Saturday 27 July 2019

Caroline Polachek - Parachute


For over 10 years, Caroline Polachek was the singer for synth-pop outfit Chairlift. Beyond that role, she spent years quietly making a name for herself as a talented songwriter. Her eye-opening raft of songwriting credits include collaborations with: Beyoncé, Travis Scott, Beach Fossils, and Charli XCX, among others. She has been widely featured as a singer, including on albums by Blood Orange, Washed Out, and SBTRK.

Now she is preparing to release Pang - her first solo album under her own name. Two singles have been released so far - “Parachute” and “Ocean of Tears”. After spending time working with giants and catching an oblique corner of the spotlight, here Polachek emerges fully formed, a pop artist with a singular sound. Phantoms of collaborators – like Charli XCX – and of others she presumably hasn’t encountered – Bjork(?) – resound in these tracks, but Polachek’s sound is by no means reducible to such influences.

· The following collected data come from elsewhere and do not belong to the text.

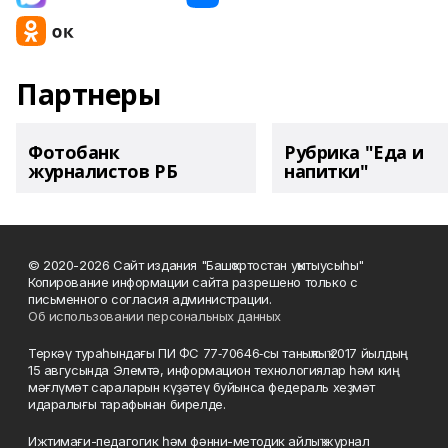
Партнеры
Фотобанк
Рубрика "Еда и
журналистов РБ
напитки"
© 2020-2026 Сайт издания "Башҡортостан уҡытыусыһы"
Копирование информации сайта разрешено только с
письменного согласия администрации.
Об использовании персональных данных
Теркәү тураһындағы ПИ ФС 77‑70646‑сы таныҡлыҡ 2017 йылдың
15 авгусында Элемтә, информацион технологиялар һәм киң
мәғлүмәт сараларын күҙәтеү буйынса федераль хеҙмәт
идаралығы тарафынан бирелде.
Ижтимағи-педагогик һәм фәнни-методик айлыҡ журнал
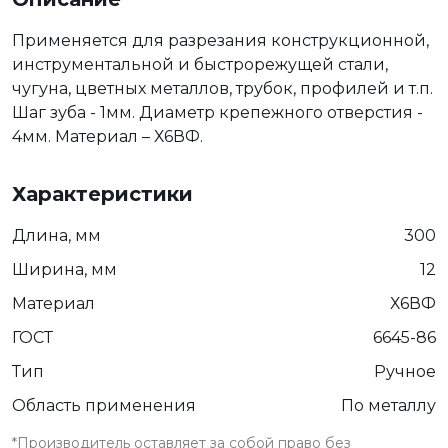
Применяется для разрезания конструкционной,
инструментальной и быстрорежущей стали,
чугуна, цветных металлов, трубок, профилей и т.п.
Шаг зуба - 1мм. Диаметр крепежного отверстия -
4мм. Материал – Х6ВФ.
Характеристики
Длина, мм
300
Ширина, мм
12
Материал
Х6ВФ
ГОСТ
6645-86
Тип
Ручное
Область применения
По металлу
*Производитель оставляет за собой право без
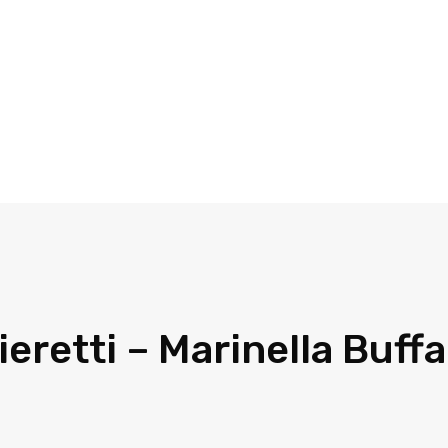
ieretti – Marinella Buffa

“Parachute” excites me most. Devoid of percussion, it is a ballad that sees Polachek taking risks, slowly advancing through a lengthy, complex melody. Nobody would call the melody ‘catchy’; in fact, it takes so long cycle back around that you have a slight sense of dislocation, as though each new moment is entirely new, only bound to what came before by a thin, transparent tether. You won’t be surprised by her press-release statement that when she wrote the melody she was “unintentionally retelling a dream [she’d] been shaken by”.

Opening with with spare synths, the ballad slowly, assuredly builds in its intensity. Her vocals are characterized by off-kilter leaps, and by rapid runs that flit from note-to-note with such pace that they lend an inorganic feeling. Her producer Danny L Harle has also collaborated with SOPHIE (in writing for Superfruit), and the vocal production in these runs gives off a SOPHIE-esque twinkle, but this dissipates in the prevailing impression of sincerity; Polachek’s dreams are not that plastic. Treading the difficult line between the emotive and the artificial, Polachek does not stumble, and as the melody reaches its peak, we are pulled towards the sky. Gravity flips. We soar skywards in a weather balloon.

With this unique and daring piece of avant-garde pop balladry, I am waiting in anticipation for the album.